◆ What the exercise asks ◆
Would you please write out each entry that follows, exactly as written?

Provided data below:

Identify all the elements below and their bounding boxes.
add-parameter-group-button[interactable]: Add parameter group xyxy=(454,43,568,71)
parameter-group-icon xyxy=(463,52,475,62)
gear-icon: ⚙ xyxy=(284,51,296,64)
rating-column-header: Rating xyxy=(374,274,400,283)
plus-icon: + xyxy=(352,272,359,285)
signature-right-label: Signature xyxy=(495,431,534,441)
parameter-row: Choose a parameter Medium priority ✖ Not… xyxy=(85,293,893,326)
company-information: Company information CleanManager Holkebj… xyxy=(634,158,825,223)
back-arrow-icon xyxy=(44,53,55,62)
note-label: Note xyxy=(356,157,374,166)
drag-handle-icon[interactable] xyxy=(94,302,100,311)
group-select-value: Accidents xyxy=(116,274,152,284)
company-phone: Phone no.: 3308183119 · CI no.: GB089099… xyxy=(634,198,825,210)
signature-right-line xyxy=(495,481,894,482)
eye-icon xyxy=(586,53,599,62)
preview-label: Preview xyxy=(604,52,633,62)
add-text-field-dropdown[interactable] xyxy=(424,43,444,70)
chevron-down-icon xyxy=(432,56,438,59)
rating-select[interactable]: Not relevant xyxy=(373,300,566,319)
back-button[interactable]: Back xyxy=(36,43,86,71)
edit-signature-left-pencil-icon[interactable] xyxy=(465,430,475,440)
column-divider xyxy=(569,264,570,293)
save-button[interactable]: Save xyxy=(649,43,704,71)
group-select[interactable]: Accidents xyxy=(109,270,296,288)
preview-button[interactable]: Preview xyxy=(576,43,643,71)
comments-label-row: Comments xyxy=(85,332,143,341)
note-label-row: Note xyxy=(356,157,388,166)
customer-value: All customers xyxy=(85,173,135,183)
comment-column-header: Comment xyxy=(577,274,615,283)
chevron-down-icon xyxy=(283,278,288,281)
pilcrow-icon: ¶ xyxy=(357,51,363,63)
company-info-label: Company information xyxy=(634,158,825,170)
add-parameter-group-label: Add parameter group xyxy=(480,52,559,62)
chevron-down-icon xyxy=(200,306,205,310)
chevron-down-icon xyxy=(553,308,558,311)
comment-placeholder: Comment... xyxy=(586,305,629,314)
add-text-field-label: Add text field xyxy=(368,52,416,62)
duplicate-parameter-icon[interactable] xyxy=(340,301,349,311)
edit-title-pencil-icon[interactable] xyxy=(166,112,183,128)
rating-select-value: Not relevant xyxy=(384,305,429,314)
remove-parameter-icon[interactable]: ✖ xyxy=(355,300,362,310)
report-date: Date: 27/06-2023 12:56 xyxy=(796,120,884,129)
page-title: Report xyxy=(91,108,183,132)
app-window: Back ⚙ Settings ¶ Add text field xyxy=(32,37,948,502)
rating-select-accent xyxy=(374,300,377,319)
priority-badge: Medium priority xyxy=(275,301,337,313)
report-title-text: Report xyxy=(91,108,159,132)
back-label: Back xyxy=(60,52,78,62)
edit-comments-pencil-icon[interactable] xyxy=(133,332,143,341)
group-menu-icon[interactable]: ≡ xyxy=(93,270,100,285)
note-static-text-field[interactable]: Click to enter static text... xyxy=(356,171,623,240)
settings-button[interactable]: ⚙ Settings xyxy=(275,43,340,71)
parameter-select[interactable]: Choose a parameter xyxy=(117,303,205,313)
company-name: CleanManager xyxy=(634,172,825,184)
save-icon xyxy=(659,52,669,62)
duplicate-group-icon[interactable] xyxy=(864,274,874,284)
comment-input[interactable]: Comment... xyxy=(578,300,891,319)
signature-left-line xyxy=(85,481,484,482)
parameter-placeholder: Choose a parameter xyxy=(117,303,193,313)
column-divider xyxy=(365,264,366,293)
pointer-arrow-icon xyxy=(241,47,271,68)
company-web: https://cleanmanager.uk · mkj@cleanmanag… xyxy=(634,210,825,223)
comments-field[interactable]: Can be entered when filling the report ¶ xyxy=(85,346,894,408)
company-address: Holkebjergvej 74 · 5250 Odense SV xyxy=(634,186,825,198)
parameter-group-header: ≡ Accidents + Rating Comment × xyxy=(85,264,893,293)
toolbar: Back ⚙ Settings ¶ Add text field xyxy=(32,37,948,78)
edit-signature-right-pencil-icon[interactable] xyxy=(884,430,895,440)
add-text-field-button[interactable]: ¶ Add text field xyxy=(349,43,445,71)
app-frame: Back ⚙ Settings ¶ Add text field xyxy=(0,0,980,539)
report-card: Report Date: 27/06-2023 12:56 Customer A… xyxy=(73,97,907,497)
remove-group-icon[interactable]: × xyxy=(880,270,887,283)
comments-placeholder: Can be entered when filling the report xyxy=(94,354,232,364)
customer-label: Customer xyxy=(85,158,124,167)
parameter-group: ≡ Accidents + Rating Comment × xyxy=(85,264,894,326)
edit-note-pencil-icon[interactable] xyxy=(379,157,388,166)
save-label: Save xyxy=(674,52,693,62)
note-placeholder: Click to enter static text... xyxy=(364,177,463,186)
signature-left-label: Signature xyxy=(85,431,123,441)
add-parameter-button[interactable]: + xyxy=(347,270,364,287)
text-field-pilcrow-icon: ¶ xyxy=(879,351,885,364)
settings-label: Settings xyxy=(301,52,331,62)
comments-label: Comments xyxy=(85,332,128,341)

End of Provided data.

◆ Reply to the task ◆
Identify all the elements below and their bounding boxes.
add-parameter-group-button[interactable]: Add parameter group xyxy=(454,43,568,71)
parameter-group-icon xyxy=(463,52,475,62)
gear-icon: ⚙ xyxy=(284,51,296,64)
rating-column-header: Rating xyxy=(374,274,400,283)
plus-icon: + xyxy=(352,272,359,285)
signature-right-label: Signature xyxy=(495,431,534,441)
parameter-row: Choose a parameter Medium priority ✖ Not… xyxy=(85,293,893,326)
company-information: Company information CleanManager Holkebj… xyxy=(634,158,825,223)
back-arrow-icon xyxy=(44,53,55,62)
note-label: Note xyxy=(356,157,374,166)
drag-handle-icon[interactable] xyxy=(94,302,100,311)
group-select-value: Accidents xyxy=(116,274,152,284)
company-phone: Phone no.: 3308183119 · CI no.: GB089099… xyxy=(634,198,825,210)
signature-right-line xyxy=(495,481,894,482)
eye-icon xyxy=(586,53,599,62)
preview-label: Preview xyxy=(604,52,633,62)
add-text-field-dropdown[interactable] xyxy=(424,43,444,70)
chevron-down-icon xyxy=(432,56,438,59)
rating-select[interactable]: Not relevant xyxy=(373,300,566,319)
back-button[interactable]: Back xyxy=(36,43,86,71)
edit-signature-left-pencil-icon[interactable] xyxy=(465,430,475,440)
column-divider xyxy=(569,264,570,293)
save-button[interactable]: Save xyxy=(649,43,704,71)
group-select[interactable]: Accidents xyxy=(109,270,296,288)
preview-button[interactable]: Preview xyxy=(576,43,643,71)
comments-label-row: Comments xyxy=(85,332,143,341)
note-label-row: Note xyxy=(356,157,388,166)
customer-value: All customers xyxy=(85,173,135,183)
comment-column-header: Comment xyxy=(577,274,615,283)
chevron-down-icon xyxy=(283,278,288,281)
pilcrow-icon: ¶ xyxy=(357,51,363,63)
company-info-label: Company information xyxy=(634,158,825,170)
add-parameter-group-label: Add parameter group xyxy=(480,52,559,62)
chevron-down-icon xyxy=(200,306,205,310)
chevron-down-icon xyxy=(553,308,558,311)
comment-placeholder: Comment... xyxy=(586,305,629,314)
add-text-field-label: Add text field xyxy=(368,52,416,62)
duplicate-parameter-icon[interactable] xyxy=(340,301,349,311)
edit-title-pencil-icon[interactable] xyxy=(166,112,183,128)
rating-select-value: Not relevant xyxy=(384,305,429,314)
remove-parameter-icon[interactable]: ✖ xyxy=(355,300,362,310)
report-date: Date: 27/06-2023 12:56 xyxy=(796,120,884,129)
page-title: Report xyxy=(91,108,183,132)
app-window: Back ⚙ Settings ¶ Add text field xyxy=(32,37,948,502)
rating-select-accent xyxy=(374,300,377,319)
priority-badge: Medium priority xyxy=(275,301,337,313)
report-title-text: Report xyxy=(91,108,159,132)
back-label: Back xyxy=(60,52,78,62)
edit-comments-pencil-icon[interactable] xyxy=(133,332,143,341)
group-menu-icon[interactable]: ≡ xyxy=(93,270,100,285)
note-static-text-field[interactable]: Click to enter static text... xyxy=(356,171,623,240)
settings-button[interactable]: ⚙ Settings xyxy=(275,43,340,71)
parameter-select[interactable]: Choose a parameter xyxy=(117,303,205,313)
company-name: CleanManager xyxy=(634,172,825,184)
save-icon xyxy=(659,52,669,62)
duplicate-group-icon[interactable] xyxy=(864,274,874,284)
comment-input[interactable]: Comment... xyxy=(578,300,891,319)
signature-left-line xyxy=(85,481,484,482)
parameter-placeholder: Choose a parameter xyxy=(117,303,193,313)
column-divider xyxy=(365,264,366,293)
pointer-arrow-icon xyxy=(241,47,271,68)
company-web: https://cleanmanager.uk · mkj@cleanmanag… xyxy=(634,210,825,223)
comments-field[interactable]: Can be entered when filling the report ¶ xyxy=(85,346,894,408)
company-address: Holkebjergvej 74 · 5250 Odense SV xyxy=(634,186,825,198)
parameter-group-header: ≡ Accidents + Rating Comment × xyxy=(85,264,893,293)
toolbar: Back ⚙ Settings ¶ Add text field xyxy=(32,37,948,78)
edit-signature-right-pencil-icon[interactable] xyxy=(884,430,895,440)
add-text-field-button[interactable]: ¶ Add text field xyxy=(349,43,445,71)
app-frame: Back ⚙ Settings ¶ Add text field xyxy=(0,0,980,539)
report-card: Report Date: 27/06-2023 12:56 Customer A… xyxy=(73,97,907,497)
remove-group-icon[interactable]: × xyxy=(880,270,887,283)
comments-placeholder: Can be entered when filling the report xyxy=(94,354,232,364)
customer-label: Customer xyxy=(85,158,124,167)
parameter-group: ≡ Accidents + Rating Comment × xyxy=(85,264,894,326)
edit-note-pencil-icon[interactable] xyxy=(379,157,388,166)
save-label: Save xyxy=(674,52,693,62)
note-placeholder: Click to enter static text... xyxy=(364,177,463,186)
signature-left-label: Signature xyxy=(85,431,123,441)
add-parameter-button[interactable]: + xyxy=(347,270,364,287)
text-field-pilcrow-icon: ¶ xyxy=(879,351,885,364)
settings-label: Settings xyxy=(301,52,331,62)
comments-label: Comments xyxy=(85,332,128,341)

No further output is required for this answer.